Le choix du NT-proBNP comme critère de jugement principal est pertinent cliniquement puisque l’essai PARAMOUNT-HF [7] avait montré auparavant que sa diminution était corrélée au remodelage inverse de l’oreillette gauche, témoin d’une diminution des pressions ventriculaires gauches sous sacubitril/valsartan. De plus dans l’HFpEF comme dans l’HFrEF les taux de NT-proBNP chez les patients sont directement liés au pronostic à long terme de ces patients [8].
Enfin, l’association sacubitril/valsartan a montré une non infériorité versus TMI sur les capacités fonctionnelles associée à une réduction des effets indésirables cardiovasculaires et rénaux. Tout cela devrait nous inciter à repenser la façon dont nous prenons en charge les comorbidités des patients souffrant d’une HFpEF pour lesquels les IEC ou ARA II sont largement prescrits actuellement. [9]

Limites de l’étude :
Il existe une multiplication des comparaisons statistiques pour laquelle les auteurs ont dû utiliser une analyse séquentielle hiérarchique dont les conditions statistiques n’ont pas permis d’analyser formellement les critères de jugement secondaires ni les données exploratoires.
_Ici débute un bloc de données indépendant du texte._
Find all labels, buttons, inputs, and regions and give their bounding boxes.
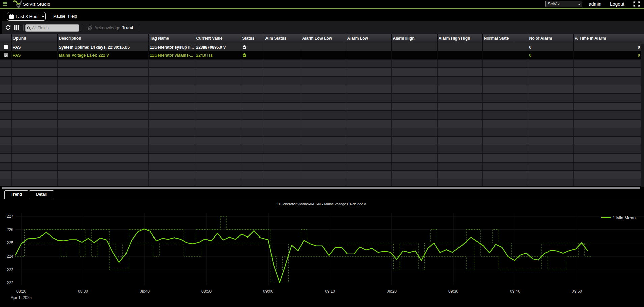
svg-text:08:40: 08:40 [140,289,150,294]
svg-text:223: 223 [7,268,13,272]
svg-text:09:20: 09:20 [387,289,397,294]
svg-text:09:10: 09:10 [325,289,335,294]
svg-text:09:50: 09:50 [572,289,582,294]
svg-text:08:30: 08:30 [78,289,88,294]
svg-text:1 Min Mean: 1 Min Mean [613,215,636,220]
svg-text:Apr 1, 2025: Apr 1, 2025 [11,295,32,300]
svg-text:09:40: 09:40 [510,289,520,294]
svg-text:226: 226 [7,227,13,232]
svg-text:224: 224 [7,254,13,259]
svg-text:08:50: 08:50 [201,289,212,294]
svg-text:08:20: 08:20 [16,289,26,294]
svg-text:09:00: 09:00 [263,289,273,294]
svg-text:11Generator vMains-V-L1-N - Ma: 11Generator vMains-V-L1-N - Mains Voltag… [277,202,366,206]
svg-text:09:30: 09:30 [448,289,458,294]
svg-text:222: 222 [7,281,13,285]
svg-text:225: 225 [7,241,13,245]
svg-text:227: 227 [7,214,13,219]
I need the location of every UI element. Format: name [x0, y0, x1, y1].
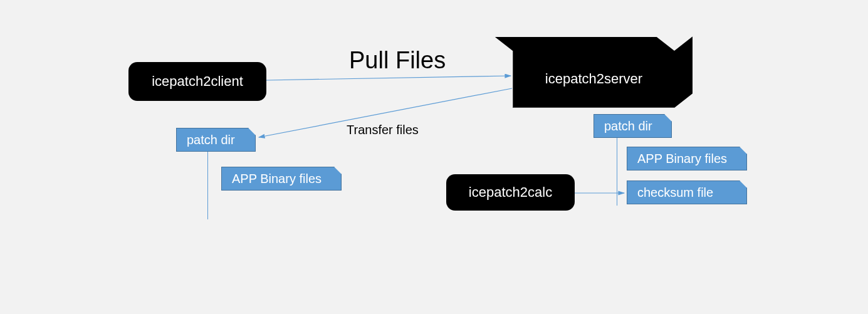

Il est donc possible que la réduction des évènements cardiovasculaires soit le fruit d’une inflation du risque alpha.
L’association sacubitril/valsartan semble entraîner une réduction temporaire du NT-proBNP puisqu’à 6 mois les intervalles de confiances des courbes de la figure 1 se chevauchent. La pertinence d’un tel résultat peut donc être discutée.


Conclusion:
Dans cette étude, l’association sacubitril/valsartan a démontré une baisse du taux de NT-proBNP des patients atteints d’une HFpEF versus le traitement médicamenteux standard des comorbidités. Il n’y a pas de différence sur l’amélioration des capacités fonctionnelles des deux groupes et il semble exister une diminution des évènements cardiovasculaires sous sacubitril/valsartan avec un meilleur profil rénal.

Bibliographie
[1]  Owan TE, Jacobsen SJ, Redfield MM. Trends in Prevalence and Outcome of Heart Failure with Preserved Ejection Fraction. N Engl J Med 2006:9.
[1]  Christ M, Störk S, Dörr M et al. Heart failure epidemiology 2000–2013: insights from the German Federal Health Monitoring System. Eur J Heart Fail 2016:10.
[2]  Owan TE, Jacobsen SJ, Redfield MM. Trends in Prevalence and Outcome of Heart Failure with Preserved Ejection Fraction. N Engl J Med 2006:9.
[3]  Fraser AG, Gillebert TC, Leite-Moreira AF. Ventricular-arterial coupling in heart failure with preserved ejection fraction: the devil is in the details n.d.:3.
[4]  Borlaug BA, Paulus WJ. Heart failure with preserved ejection fraction: pathophysiology, diagnosis, and treatment n.d.:13.
[5]  McMurray JJV, Lefkowitz MP, Solomon SD. Angiotensin–Neprilysin Inhibition versus Enalapril in Heart Failure. N Engl J Med 2014:12.
[6]  Solomon SD, McMurray JJV, Anand IS et al. Angiotensin–Neprilysin Inhibition in Heart Failure with Preserved Ejection Fraction. N Engl J Med 2019:12.
[7]  Solomon SD, Zile M, Pieske B et al. The angiotensin receptor neprilysin inhibitor LCZ696 in heart failure with preserved ejection fraction: a phase 2 double-blind randomised controlled trial. Lancet Lond Engl 2012;380:1387–95.
[8]  Salah K, Stienen S, Pinto YM et al. Prognosis and NT-proBNP in heart failure patients with preserved versus reduced ejection fraction n.d.:8.
[9]  Crespo-Leiro MG, Anker SD, Maggioni AP et al. European Society of Cardiology Heart Failure Long-Term Registry (ESC-HF-LT): 1-year follow-up outcomes and differences across regions: ESC-HF-LT: 1-year follow-up. Eur J Heart Fail 2016;18:613–25.